British investors increased their cash levels for a second month in April on concerns about the stability of world markets even as systemic risks from the euro zone receded, a Reuters poll showed. In a monthly survey of 14 investment managers, the average allocation to cash in their global balanced portfolios rose to 5.8 percent, from 5.6 percent in March and compared with 5 percent in January.
While the shift to cash indicates investors are building up defences against a possible market correction, exposure is still well below levels above 8 percent seen in the middle of 2012 when the European debt crisis raged. Exposure to equities slipped for the second consecutive month to 54.6 percent following several months of increases during a market rebound in the second half of 2012. But while money taken out of stocks is usually re-allocated to bonds, seen as a less volatile asset class and a safe haven in times of market stress, bond allocations have continued a slide that began late last year, to 25.4 percent.

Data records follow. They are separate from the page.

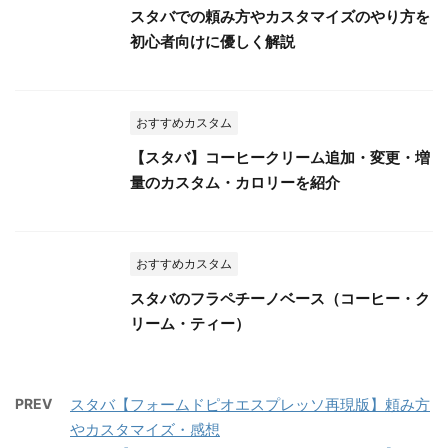
スタバでの頼み方やカスタマイズのやり方を
初心者向けに優しく解説
おすすめカスタム
【スタバ】コーヒークリーム追加・変更・増
量のカスタム・カロリーを紹介
おすすめカスタム
スタバのフラペチーノベース（コーヒー・ク
リーム・ティー）
PREV
スタバ【フォームドピオエスプレッソ再現版】頼み方
やカスタマイズ・感想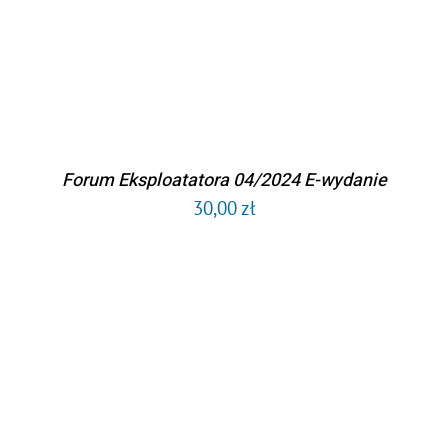
Forum Eksploatatora 04/2024 E-wydanie
30,00
zł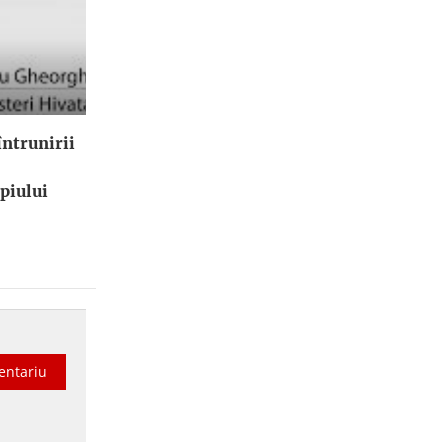
ntrunirii
piului
entariu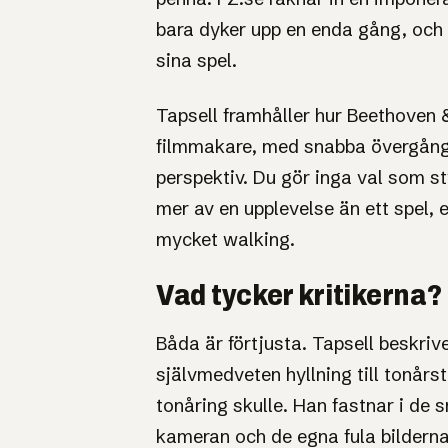
bara dyker upp en enda gång, och d
sina spel.
Tapsell framhåller hur Beethoven
filmmakare, med snabba övergång
perspektiv. Du gör inga val som sty
mer av en upplevelse än ett spel, 
mycket walking.
Vad tycker kritikerna?
Båda är förtjusta. Tapsell beskriv
självmedveten hyllning till tonår
tonåring skulle. Han fastnar i de 
kameran och de egna fula bilderna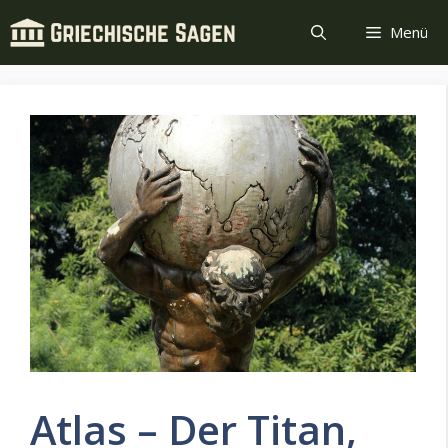
Zum
Menü
Inhalt
springen
Atlas – Der Titan,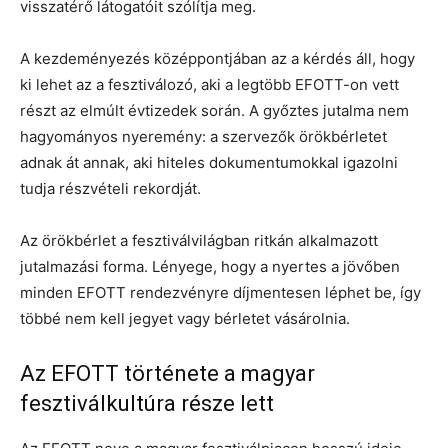
visszatérő látogatóit szólítja meg.
A kezdeményezés középpontjában az a kérdés áll, hogy
ki lehet az a fesztiválozó, aki a legtöbb EFOTT-on vett
részt az elmúlt évtizedek során. A győztes jutalma nem
hagyományos nyeremény: a szervezők örökbérletet
adnak át annak, aki hiteles dokumentumokkal igazolni
tudja részvételi rekordját.
Az örökbérlet a fesztiválvilágban ritkán alkalmazott
jutalmazási forma. Lényege, hogy a nyertes a jövőben
minden EFOTT rendezvényre díjmentesen léphet be, így
többé nem kell jegyet vagy bérletet vásárolnia.
Az EFOTT története a magyar
fesztiválkultúra része lett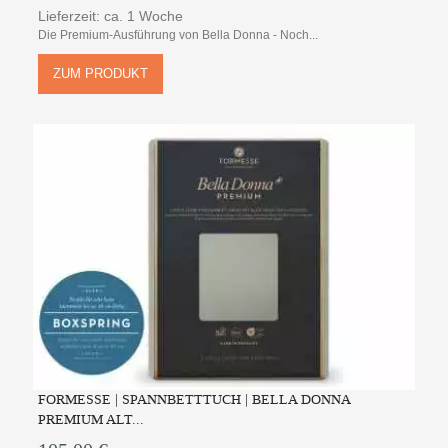
Lieferzeit: ca. 1 Woche
Die Premium-Ausführung von Bella Donna - Noch...
ZUM PRODUKT
FORMESSE | SPANNBETTTUCH | BELLA DONNA
PREMIUM ALT...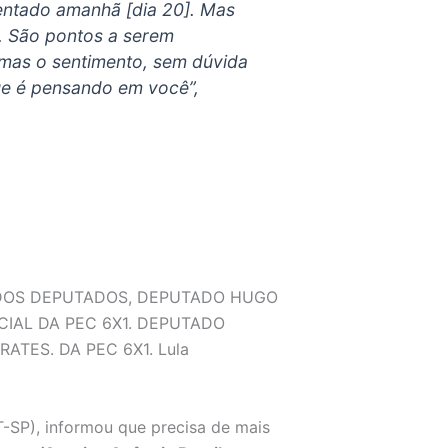
esentado amanhã [dia 20]. Mas
. São pontos a serem
 mas o sentimento, sem dúvida
que é pensando em você”,
-SP), informou que precisa de mais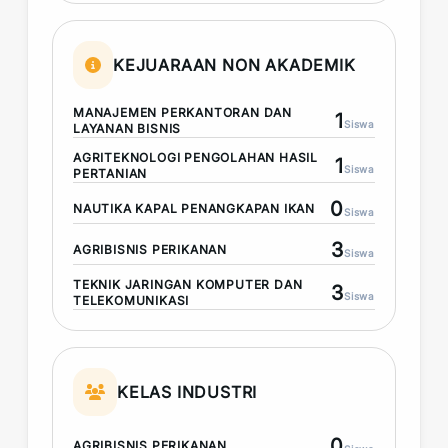
KEJUARAAN NON AKADEMIK
MANAJEMEN PERKANTORAN DAN
1
Siswa
LAYANAN BISNIS
AGRITEKNOLOGI PENGOLAHAN HASIL
1
Siswa
PERTANIAN
0
NAUTIKA KAPAL PENANGKAPAN IKAN
Siswa
3
AGRIBISNIS PERIKANAN
Siswa
TEKNIK JARINGAN KOMPUTER DAN
3
Siswa
TELEKOMUNIKASI
KELAS INDUSTRI
0
AGRIBISNIS PERIKANAN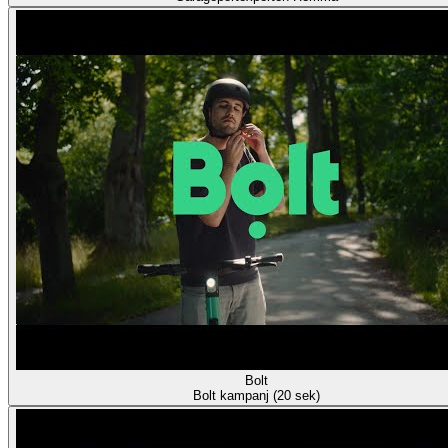
Bolt
Bolt kampanj (20 sek)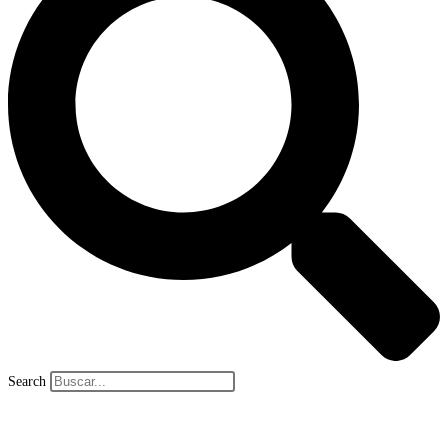
Search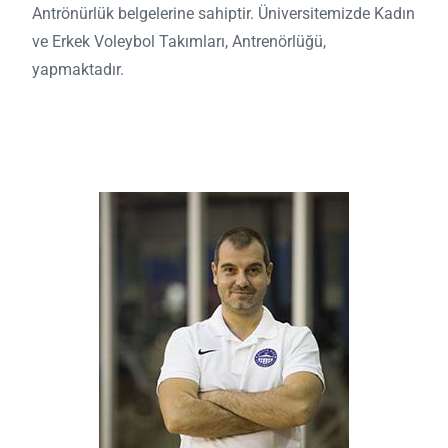
Antrönürlük belgelerine sahiptir. Üniversitemizde Kadın
ve Erkek Voleybol Takımları, Antrenörlüğü,
yapmaktadır.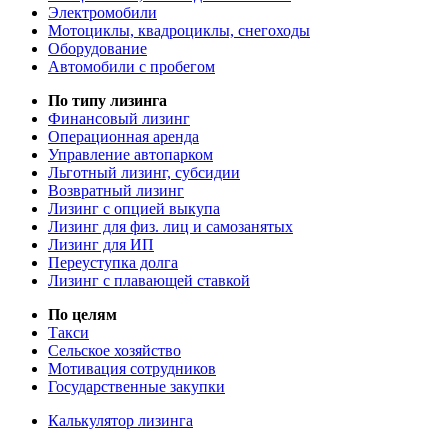
Электромобили
Мотоциклы, квадроциклы, снегоходы
Оборудование
Автомобили с пробегом
По типу лизинга
Финансовый лизинг
Операционная аренда
Управление автопарком
Льготный лизинг, субсидии
Возвратный лизинг
Лизинг с опцией выкупа
Лизинг для физ. лиц и самозанятых
Лизинг для ИП
Переуступка долга
Лизинг с плавающей ставкой
По целям
Такси
Сельское хозяйство
Мотивация сотрудников
Государственные закупки
Калькулятор лизинга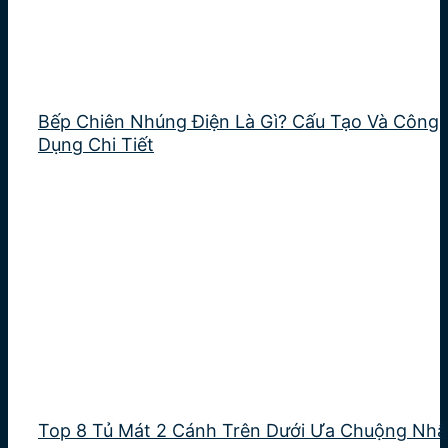
Bếp Chiên Nhúng Điện Là Gì? Cấu Tạo Và Công
Dụng Chi Tiết
Top 8 Tủ Mát 2 Cánh Trên Dưới Ưa Chuộng Nhấ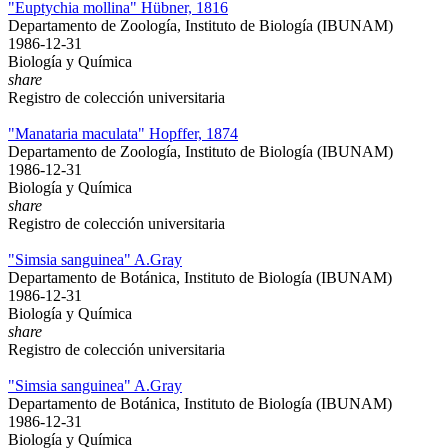
"Euptychia mollina" Hübner, 1816
Departamento de Zoología, Instituto de Biología (IBUNAM)
1986-12-31
Biología y Química
share
Registro de colección universitaria
"Manataria maculata" Hopffer, 1874
Departamento de Zoología, Instituto de Biología (IBUNAM)
1986-12-31
Biología y Química
share
Registro de colección universitaria
"Simsia sanguinea" A.Gray
Departamento de Botánica, Instituto de Biología (IBUNAM)
1986-12-31
Biología y Química
share
Registro de colección universitaria
"Simsia sanguinea" A.Gray
Departamento de Botánica, Instituto de Biología (IBUNAM)
1986-12-31
Biología y Química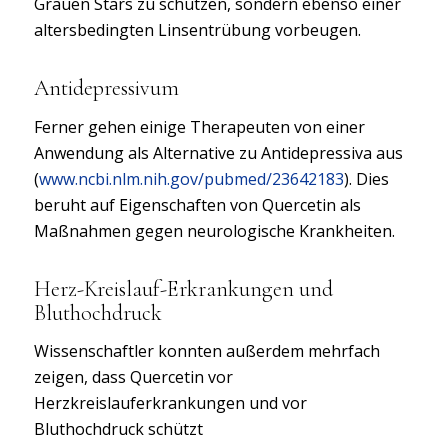
Grauen Stars zu schützen, sondern ebenso einer
altersbedingten Linsentrübung vorbeugen.
Antidepressivum
Ferner gehen einige Therapeuten von einer
Anwendung als Alternative zu Antidepressiva aus
(
www.ncbi.nlm.nih.gov/pubmed/23642183
). Dies
beruht auf Eigenschaften von Quercetin als
Maßnahmen gegen neurologische Krankheiten.
Herz-Kreislauf-Erkrankungen und
Bluthochdruck
Wissenschaftler konnten außerdem mehrfach
zeigen, dass Quercetin vor
Herzkreislauferkrankungen und vor
Bluthochdruck schützt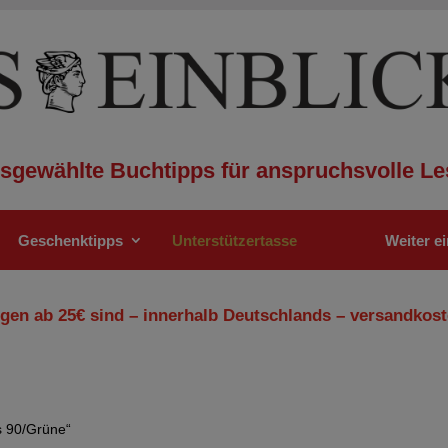
sgewählte Buchtipps für anspruchsvolle Le
Geschenktipps
Unterstützertasse
Weiter e
gen ab 25€ sind – innerhalb Deutschlands – versandkost
s 90/Grüne“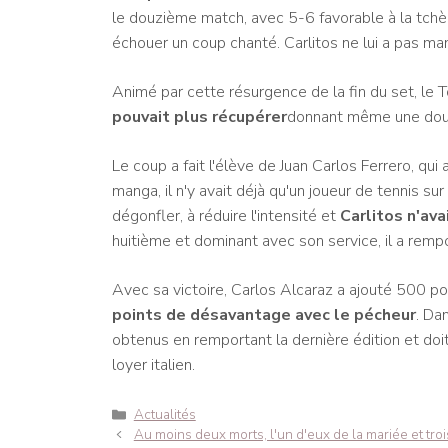
le douzième match, avec 5-6 favorable à la tchèqu
échouer un coup chanté. Carlitos ne lui a pas manq
Animé par cette résurgence de la fin du set, le 
pouvait plus récupérer
donnant même une double
Le coup a fait l'élève de Juan Carlos Ferrero, qui 
manga, il n'y avait déjà qu'un joueur de tennis 
dégonfler, à réduire l'intensité et
Carlitos n'ava
huitième et dominant avec son service, il a rempor
Avec sa victoire, Carlos Alcaraz a ajouté 500 po
points de désavantage avec le pécheur
. Da
obtenus en remportant la dernière édition et doi
loyer italien.
Catégories
Actualités
Navigation
Au moins deux morts, l'un d'eux de la mariée et tro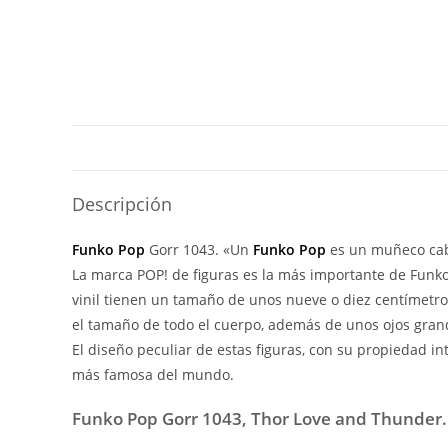
Descripción
Funko Pop
Gorr 1043. «Un
Funko Pop
es un muñeco cabe
La marca POP! de figuras es la más importante de Funko 
vinil tienen un tamaño de unos nueve o diez centímetr
el tamaño de todo el cuerpo, además de unos ojos grand
El diseño peculiar de estas figuras, con su propiedad i
más famosa del mundo.
Funko Pop Gorr 1043, Thor Love and Thunder.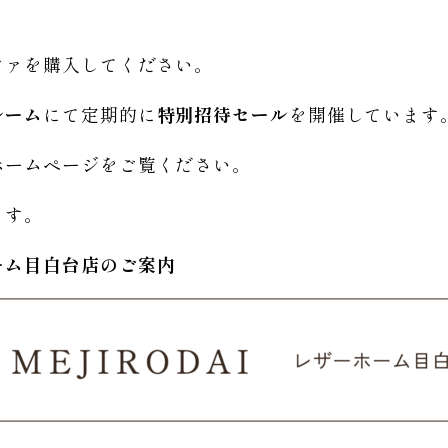
ファを購入してください。
ルーム
にて定期的に
特別招待セール
を開催しています
ホームページをご覧ください。
ます。
ーム
目白台店のご
案内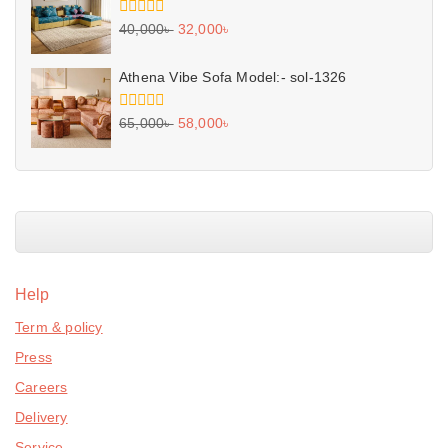
0
40,000
৳
32,000
৳
out
of
5
Athena Vibe Sofa Model:- sol-1326
0
65,000
৳
58,000
৳
out
of
5
Help
Term & policy
Press
Careers
Delivery
Service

"What is more risky? Bonds issued by indebted governments or corporations offering negative real yields and the prospect, at some point, of capital loss, or equities issued by mature, cash-rich, businesses, with strong earnings, progressive dividend policies and offering attractive real returns?" said Mark Robinson, chief investment officer at Berry Asset Management. However, while the rush to put bigger bets on stocks has paused in recent weeks, most of the investors believe the world has moved on from the near-panic seen in the wake of the financial crisis, even if some expect more volatility to come.